The Axon Fund is controlled by Mr. Singh. The Axon Investment Manager, which is also controlled by Mr. Singh, is the investment manager of the Axon Fund and may be deemed to share beneficial ownership of the securities of the Issuer held directly by the Axon Fund and the securities of the Issuer that may be deemed to be beneficially owned by Mr. Singh. The Axon Fund may be deemed to be part of a group that beneficially owns more than 10% of the outstanding shares of Class A Common Stock of the Issuer. Mr. Singh disclaims beneficial ownership of the securities beneficially owned by the foregoing Reporting Persons, except to the extent of his pecuniary interest therein, if any. The principal business of each of the Axon Fund and the Axon Investment Manager is to engage in investments in both public and private companies.
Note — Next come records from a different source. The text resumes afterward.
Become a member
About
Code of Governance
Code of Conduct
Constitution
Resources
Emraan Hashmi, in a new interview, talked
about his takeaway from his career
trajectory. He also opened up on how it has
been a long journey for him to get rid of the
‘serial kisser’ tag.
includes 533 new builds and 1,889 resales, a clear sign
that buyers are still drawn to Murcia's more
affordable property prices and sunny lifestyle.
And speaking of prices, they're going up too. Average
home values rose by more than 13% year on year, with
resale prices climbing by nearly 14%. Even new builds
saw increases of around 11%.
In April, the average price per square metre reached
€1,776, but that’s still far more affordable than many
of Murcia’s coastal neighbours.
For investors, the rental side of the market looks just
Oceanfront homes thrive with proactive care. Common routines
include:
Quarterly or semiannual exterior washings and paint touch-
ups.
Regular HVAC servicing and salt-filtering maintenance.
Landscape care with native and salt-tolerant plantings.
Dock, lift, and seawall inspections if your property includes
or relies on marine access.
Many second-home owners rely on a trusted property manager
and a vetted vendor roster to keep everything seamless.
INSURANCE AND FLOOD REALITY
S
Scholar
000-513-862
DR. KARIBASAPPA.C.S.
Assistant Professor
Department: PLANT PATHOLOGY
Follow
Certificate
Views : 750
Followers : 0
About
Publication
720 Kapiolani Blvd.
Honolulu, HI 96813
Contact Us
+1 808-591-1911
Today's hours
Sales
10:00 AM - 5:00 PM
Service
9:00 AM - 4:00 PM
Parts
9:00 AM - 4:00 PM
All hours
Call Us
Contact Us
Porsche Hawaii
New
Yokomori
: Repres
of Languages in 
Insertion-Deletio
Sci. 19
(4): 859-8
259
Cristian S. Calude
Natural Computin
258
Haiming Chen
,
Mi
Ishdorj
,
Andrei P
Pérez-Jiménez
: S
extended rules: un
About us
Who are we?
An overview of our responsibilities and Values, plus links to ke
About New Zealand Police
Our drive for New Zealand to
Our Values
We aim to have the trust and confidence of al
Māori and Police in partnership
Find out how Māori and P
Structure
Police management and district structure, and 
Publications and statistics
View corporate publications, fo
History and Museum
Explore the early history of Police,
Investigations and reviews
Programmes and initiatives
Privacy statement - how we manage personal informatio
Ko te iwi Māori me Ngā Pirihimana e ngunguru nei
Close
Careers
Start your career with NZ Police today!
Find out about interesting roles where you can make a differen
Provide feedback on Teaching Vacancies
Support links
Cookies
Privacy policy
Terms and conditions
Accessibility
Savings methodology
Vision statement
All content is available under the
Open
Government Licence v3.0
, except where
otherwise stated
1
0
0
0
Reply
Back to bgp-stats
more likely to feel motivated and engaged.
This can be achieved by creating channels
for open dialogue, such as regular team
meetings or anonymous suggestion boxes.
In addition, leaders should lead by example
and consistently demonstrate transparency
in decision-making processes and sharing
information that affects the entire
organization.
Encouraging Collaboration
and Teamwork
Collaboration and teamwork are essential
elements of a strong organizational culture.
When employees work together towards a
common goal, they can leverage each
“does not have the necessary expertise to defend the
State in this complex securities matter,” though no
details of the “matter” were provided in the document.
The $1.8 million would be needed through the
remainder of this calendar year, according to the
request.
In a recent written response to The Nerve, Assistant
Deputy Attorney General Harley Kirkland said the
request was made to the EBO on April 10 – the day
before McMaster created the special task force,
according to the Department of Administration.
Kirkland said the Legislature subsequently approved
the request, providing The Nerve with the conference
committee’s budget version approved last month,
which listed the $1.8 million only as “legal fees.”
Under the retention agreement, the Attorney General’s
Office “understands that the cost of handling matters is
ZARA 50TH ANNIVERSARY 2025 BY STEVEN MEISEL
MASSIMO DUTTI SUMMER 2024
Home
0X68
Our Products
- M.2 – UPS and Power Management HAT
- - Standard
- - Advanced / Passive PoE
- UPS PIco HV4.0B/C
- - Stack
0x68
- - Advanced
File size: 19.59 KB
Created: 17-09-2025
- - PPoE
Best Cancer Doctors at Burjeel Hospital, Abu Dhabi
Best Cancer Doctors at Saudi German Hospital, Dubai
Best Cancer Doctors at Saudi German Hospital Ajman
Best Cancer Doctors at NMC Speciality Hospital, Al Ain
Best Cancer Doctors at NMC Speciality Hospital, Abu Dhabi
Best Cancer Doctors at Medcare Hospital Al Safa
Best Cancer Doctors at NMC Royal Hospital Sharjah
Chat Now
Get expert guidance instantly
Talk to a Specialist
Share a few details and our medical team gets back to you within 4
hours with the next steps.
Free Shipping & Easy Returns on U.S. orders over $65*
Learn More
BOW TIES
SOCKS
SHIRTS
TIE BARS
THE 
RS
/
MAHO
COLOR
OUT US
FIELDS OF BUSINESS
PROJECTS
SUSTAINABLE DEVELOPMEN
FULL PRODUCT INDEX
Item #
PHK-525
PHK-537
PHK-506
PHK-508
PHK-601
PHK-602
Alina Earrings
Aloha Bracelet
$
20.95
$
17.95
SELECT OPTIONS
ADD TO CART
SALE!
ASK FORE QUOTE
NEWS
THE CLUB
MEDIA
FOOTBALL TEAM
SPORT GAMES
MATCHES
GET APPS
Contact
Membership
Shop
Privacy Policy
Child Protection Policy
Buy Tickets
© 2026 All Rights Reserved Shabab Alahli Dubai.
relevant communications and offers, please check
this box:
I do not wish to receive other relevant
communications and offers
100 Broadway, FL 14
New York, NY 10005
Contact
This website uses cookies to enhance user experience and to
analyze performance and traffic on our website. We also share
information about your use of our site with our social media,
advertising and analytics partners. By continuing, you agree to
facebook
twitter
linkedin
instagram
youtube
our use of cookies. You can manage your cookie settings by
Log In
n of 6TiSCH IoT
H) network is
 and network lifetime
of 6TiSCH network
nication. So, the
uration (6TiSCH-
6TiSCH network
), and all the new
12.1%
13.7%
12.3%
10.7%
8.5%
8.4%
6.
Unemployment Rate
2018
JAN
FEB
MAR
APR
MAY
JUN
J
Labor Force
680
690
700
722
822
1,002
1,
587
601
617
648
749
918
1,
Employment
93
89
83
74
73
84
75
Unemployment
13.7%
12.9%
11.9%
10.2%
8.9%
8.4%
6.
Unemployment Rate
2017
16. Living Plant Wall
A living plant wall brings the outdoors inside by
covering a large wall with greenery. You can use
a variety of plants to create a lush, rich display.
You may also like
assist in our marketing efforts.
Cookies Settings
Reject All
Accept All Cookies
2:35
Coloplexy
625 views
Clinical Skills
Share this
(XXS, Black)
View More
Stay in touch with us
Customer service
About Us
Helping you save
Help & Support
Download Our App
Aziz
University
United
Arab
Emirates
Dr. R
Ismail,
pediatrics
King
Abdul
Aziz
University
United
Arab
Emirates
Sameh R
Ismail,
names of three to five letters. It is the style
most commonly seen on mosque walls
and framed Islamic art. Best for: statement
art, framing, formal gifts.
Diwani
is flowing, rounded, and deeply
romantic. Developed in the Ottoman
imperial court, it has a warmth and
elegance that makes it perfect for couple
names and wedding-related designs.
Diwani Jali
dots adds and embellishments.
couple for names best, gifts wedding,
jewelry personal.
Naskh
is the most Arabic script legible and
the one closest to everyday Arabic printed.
Mr. Singh’s principal occupation is investing, which he principally engages in through the Axon Fund and Axon Investment Manager.
 
During the past five years, none of the Reporting Persons and, to their knowledge, none of the persons listed on Annex A (i) has been convicted in any criminal proceeding (excluding traffic violations or similar misdemeanors) or (ii) has been a party to a civil proceeding of a judicial or administrative body of competent jurisdiction and as a result of such proceeding was or is subject to a judgment, decree or final order enjoining future violations of, or prohibiting or mandating activities subject to, federal or state securities laws or finding any violation with respect to such laws.
 
Item 3.
Source and Amount of Funds or Other Consideration.
 
The information set forth in Items 2, 4, 5 and 6 of this Schedule 13D is incorporated by reference in its entirety into this Item 3.
 
Page 10 of 16 Pages

Item 4.
Purpose of Transaction.
 
On April 9, 2021, the Issuer issued an aggregate of 8,625,000 shares of Class B common stock, par value $0.0001 per share (“Class B Common Stock” or “Founder Shares”), of the Issuer to The Immovable Movers Trust (“IMT”), an entity of which Mr. Sloss and his spouse Gabrielle Sloss are co-trustees, for an aggregate purchase price of $25,000, or approximately $0.003 per share, pursuant to a Securities Subscription Agreement between the Issuer and IMT dated April 9, 2021. As disclosed in the Final Prospectus, the Founder Shares are automatically convertible into shares of Class A Common Stock, on a one-for-one basis, at the time of the Issuer’s initial business combination, or earlier at the election of the holder.  On April 19, 2021, the Founder Shares were assigned to the Sponsor for the same purchase price that was initially paid by IMT pursuant to a Securities Assignment Agreement between IMT and the Sponsor dated April 19, 2021. The source of funds for the foregoing purchase of Founder Shares  (1) by Mr. Sloss and IMT consisted of personal funds and (2) by the Sponsor consisted of funds contributed by its members.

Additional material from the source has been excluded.